JDD ose à nouveau une brève esquisse d’utopie (voire de double utopie, privée et sociale) vers la fin du livre. Ce qui renvoie à la trajectoire d’un homme qui a trop vécu, vu, lu pour ne pas savoir que… mais qui a résolu, pourtant, une allure de don Quichotte, d’aller affronter les moulins, de croire en l’homme, au Bien, au Bon, au Beau. D’agir, d’offrir, de construire. La réussite est au rendez-vous : il démontre la nécessité de la fraternité, la place primordiale de l’Art et de l’âme ; il conjugue tous les temps (passé, présent et futur) de l’accomplissement.
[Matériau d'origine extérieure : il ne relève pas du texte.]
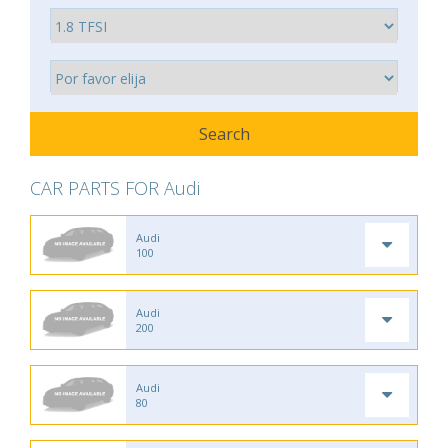
CAR PARTS FOR Audi
Audi
100
Audi
200
Audi
80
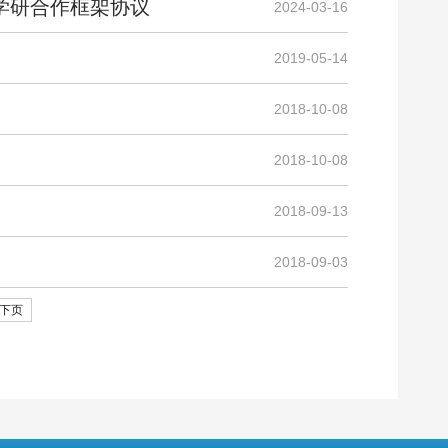
学研合作框架协议
2024-03-16
2019-05-14
2018-10-08
2018-10-08
2018-09-13
2018-09-03
下页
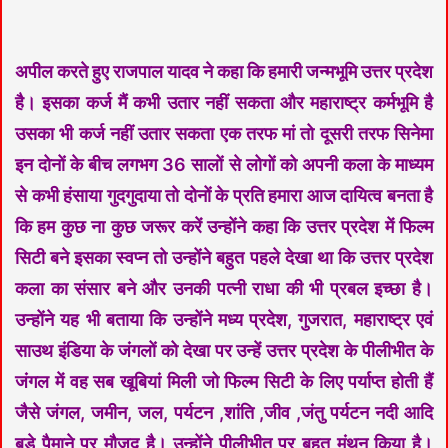
अपील करते हुए राजपाल यादव ने कहा कि हमारी जन्मभूमि उत्तर प्रदेश
है। इसका कर्ज मैं कभी उतार नहीं सकता और महाराष्ट्र कर्मभूमि है
उसका भी कर्ज नहीं उतार सकता एक तरफ मां तो दूसरी तरफ सिनेमा
इन दोनों के बीच लगभग 36 सालों से लोगों को अपनी कला के माध्यम
से कभी हंसाया गुदगुदाया तो दोनों के प्रति हमारा आज दायित्व बनता है
कि हम कुछ ना कुछ जरूर करें उन्होंने कहा कि उत्तर प्रदेश में फिल्म
सिटी बने इसका स्वप्न तो उन्होंने बहुत पहले देखा था कि उत्तर प्रदेश
कला का संसार बने और उनकी पत्नी राधा की भी प्रबल इच्छा है।
उन्होंने यह भी बताया कि उन्होंने मध्य प्रदेश, गुजरात, महाराष्ट्र एवं
साउथ इंडिया के जंगलों को देखा पर उन्हें उत्तर प्रदेश के पीलीभीत के
जंगल में वह सब खूबियां मिली जो फिल्म सिटी के लिए पर्याप्त होती हैं
जैसे जंगल, जमीन, जल, पर्यटन ,शांति ,जीव ,जंतु पर्यटन नदी आदि
बड़े पैमाने पर मौजूद है। उन्होंने पीलीभीत पर बहुत मंथन किया है।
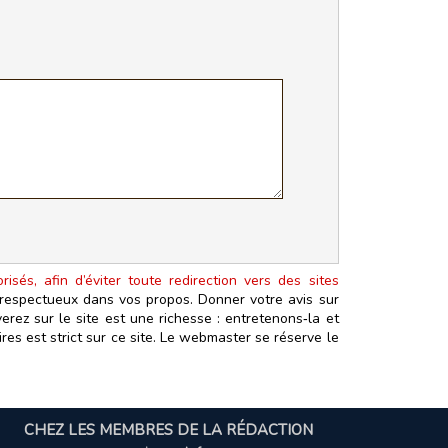
isés, afin d’éviter toute redirection vers des sites
t respectueux dans vos propos. Donner votre avis sur
erez sur le site est une richesse : entretenons‑la et
es est strict sur ce site. Le webmaster se réserve le
CHEZ LES MEMBRES DE LA RÉDACTION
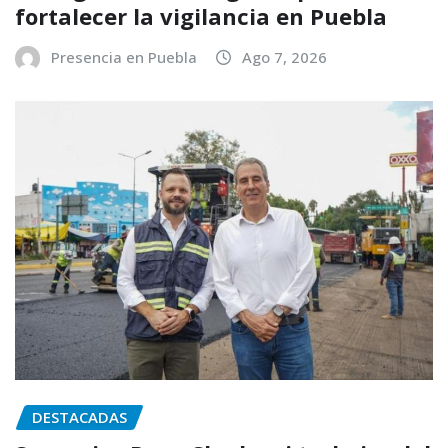
fortalecer la vigilancia en Puebla
Presencia en Puebla
Ago 7, 2026
DESTACADAS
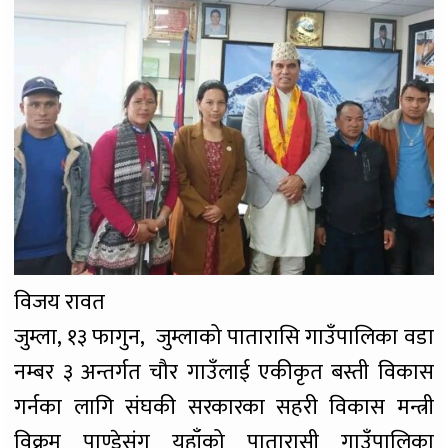
विजय रावत
जुम्ला, १३ फागुन, जुम्लाको पातारासि गाउँपालिका वडा
नम्बर ३ अन्तर्गत चौर गाउँलाई एकीकृत बस्ती विकास
गर्नका लागि संघकी सरकारका सहरी विकास मन्त्री
विक्रम पाण्डेसंग यहाँको पातारासी गाउँपालिका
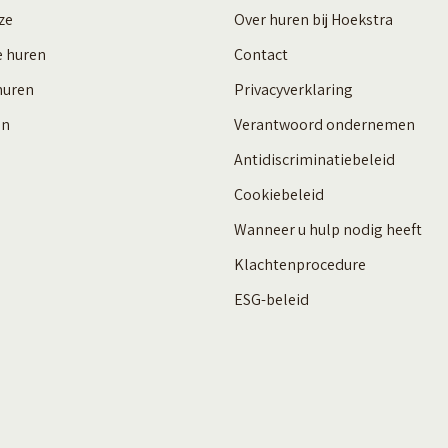
ze
Over huren bij Hoekstra
e huren
Contact
huren
Privacyverklaring
en
Verantwoord ondernemen
Antidiscriminatiebeleid
Cookiebeleid
Wanneer u hulp nodig heeft
Klachtenprocedure
ESG-beleid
Un livre emblématique! Dont on souhaiterait retranscrire l’intégralité des pages 53 à 58, qui impriment un extraordinaire retour sur l’intensité lumineuse des complicités adolescentes :

Comme je voudrais, Astrid, retrouver cet élan avec lequel je t’écrivais, tu te souviens, tous les jours, plusieurs fois par jour. (…) Comme je voudrais que cet entretien infini reprenne son cours, cette confidence ininterrompue qui charriait ce qui nous arrivait dans la journée et dont chacun de nous portait témoignage à l’autre. (…) Il fait nuit et je te parle (…) C’est en plein soleil que je nous revois, courant l’un vers l’autre dans cette allée du Parc du Cinquantenaire ; elle est belle, la course des adolescents, cette vie qui les propulse dans les bras l’un de l’autre. (…) Te souviens-tu de ces conflagrations, quand nous nous précipitions vers l’autre, au risque de tomber?  

Le ventre de la baleine, Bruxelles, Labor, 1996. Rééd. Neufchâteau, Weyrich, coll. « Plumes du coq », 2015,  184p. (Réédition agrémentée d’une interview de l’auteur par Jean Jauniaux)

Elles étaient deux. À gauche de l’âtre de théâtre, noire de cheveux, les yeux d’un bleu pervenche, elle avait quelque chose de doux et d’effronté à la fois. Son pendant de droite avait une déferlante chevelure blond vénitien, et des yeux verts comme piquetés d’or.

Les premières pages dégagent des effluves de Balzac ou de Proust, on s’imagine dans un salon parisien, une station thermale, de ces lieux clos où, pourtant, s’invite le voyage. On remonte ensuite vers la modernité mais le style conserve des courbures végétales dignes de l’Art Nouveau, dans un décor de Nautilus :

Avant d’y être tout à fait immergé, il sentit que se transmettait à tout son être une étrange vibration, dont il n’avait pas encore pris conscience jusque-là. Comme lorsque, en vol long-courrier, le voyageur assoupi est réveillé par un incident quelconque – la rumeur des écouteurs du voisin, qu’il vient d’ôter de ses oreilles, et qui diffusent un rock tonitruant, l’appel d’un passager qui réclame une couverture pour la nuit, le brusque cri d’un enfant qu’un cauchemar a surpris -, et ne sait plus où il est.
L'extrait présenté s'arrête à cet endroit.